But when he was sober, he said, the clarity was amazing.
Another individual, who had been hooked on drugs (I'm not sure what drugs), was in a sobriety program when I began working with him and his writing. A scowling teenager, he had produced a piece of writing on his personal dreams and aspirations that was original and inventive. He stayed sober through his junior year but lapsed at some time in his senior year before getting sober again. He described sobriety as the most incredible clarifying experience, a time when his creativity felt boundless and his potential seemed endless.
So, clarity, boundless creativity, endless potential.
I feel these things, too, as I wake up at 5 a.m. to read, as I go through a day of encounters with people of various personalities and personal challenges that they often bring to encounters and feel myself able to give them attention and compassion without getting unstrung myself. I feel the power as I read at a high speed, and feel confident that my reading is accurate. I feel the strength of boundless creativity as I run during lunch, and swim after the work day is done. I also notice the difference as I look in the mirror, and see my skin looking fresher, younger, less worn, less tired.
It's my goal to keep it going for at least eighteen more months.
After that, honestly, we'll see.
But what can I do now that I wasn't able to do this time last year?
* Run a 12-minute mile at a relaxed pace.
* Swim 1,000 to 2,000 yards without getting completely winded.
There's other non-physical benefits, too. I speak my mind without worrying that I will say something that I might regret later, meaning that I feel a full command of my thoughts and emotions. I do things that seem counter-productive to the overwork culture of twenty-first century corporate America like taking three weeks of vacation to play sports and plant tomatoes, or write poems and short prose pieces on a nightly basis, and know that I deserve it. I get -- probably 28 out of every 30 days of each month -- a full night, eight hours, of sleep.

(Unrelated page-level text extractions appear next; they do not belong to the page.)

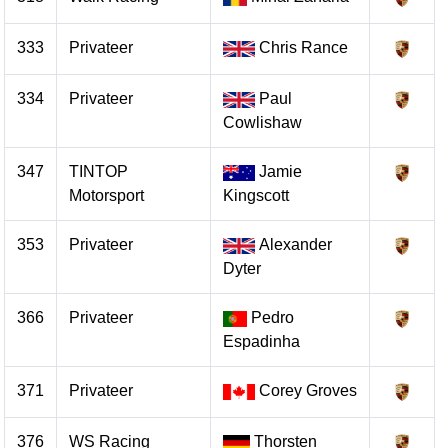
333
Privateer
Chris Rance
334
Privateer
Paul
Cowlishaw
347
TINTOP
Jamie
Motorsport
Kingscott
353
Privateer
Alexander
Dyter
366
Privateer
Pedro
Espadinha
371
Privateer
Corey Groves
376
WS Racing
Thorsten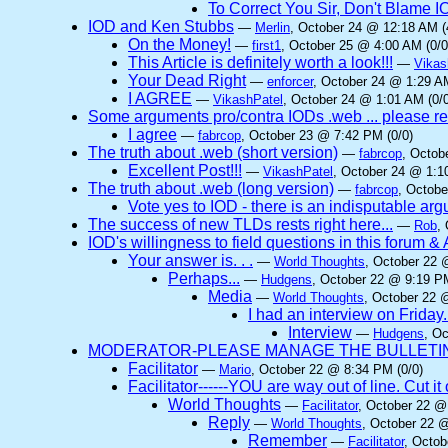
To Correct You Sir, Don't Blame 
IOD and Ken Stubbs
—
Merlin
, October 24 @ 12:18 AM (
On the Money!
—
first1
, October 25 @ 4:00 AM (0/0
This Article is definitely worth a look!!!
—
Vikas
Your Dead Right
—
enforcer
, October 24 @ 1:29 AM
I AGREE
—
VikashPatel
, October 24 @ 1:01 AM (0/0
Some arguments pro/contra IODs .web ... please re
I agree
—
fabrcop
, October 23 @ 7:42 PM (0/0)
The truth about .web (short version)
—
fabrcop
, Octob
Excellent Post!!!
—
VikashPatel
, October 24 @ 1:1
The truth about .web (long version)
—
fabrcop
, Octobe
Vote yes to IOD - there is an indisputable ar
The success of new TLDs rests right here...
—
Rob
,
IOD's willingness to field questions in this forum & 
Your answer is. . .
—
World Thoughts
, October 22 
Perhaps...
—
Hudgens
, October 22 @ 9:19 PM
Media
—
World Thoughts
, October 22 
I had an interview on Friday.
Interview
—
Hudgens
, O
MODERATOR-PLEASE MANAGE THE BULLETIN 
Facilitator
—
Mario
, October 22 @ 8:34 PM (0/0)
Facilitator------YOU are way out of line. Cut 
World Thoughts
—
Facilitator
, October 22 @
Reply
—
World Thoughts
, October 22 
Remember
—
Facilitator
, Octob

Describing life as a non-drinker, however, is challenging. Our culture is that of a drinker. Non-drinkers are categorized as deviants, somehow, as threats to a sense of normality. Many find solace in support groups like Alcoholics Anonymous. I am afraid to visit Alcoholics Anonymous because I, too, feel threatened by the category of deviancy that AA seems to house: the people who admit themselves to be alcoholics, the people who share their stories of having drinking problems. I fear the stigma that surrounds the woman who attends social functions with a glass of ice tea in her hand, or who sips Perrier from a bottle.
I also worry about the loss of friends, the loss of a social circle that might come with non-drinking.
In short, almost everyone I know drinks. Some of them a little; some of them a lot. All of them seem to have no problem with their intake and behavior. I realize that I once belonged to that group, and I feel awkward when I ask my husband to limit his drinking to beer (which I've never been fond of) and to request that the occasional dinner guest not bring a bottle of wine. At this stage in my life as a non-drinker, I feel that I can be around drinkers, but not much and especially not in my own home. I fear that my ability to move in the circle of friends and new acquaintances in which I once felt extremely comfortable has been severely curtailed.
Still, each morning that I wake up, I feel a deep sense of gratitude for the difficult decision I made.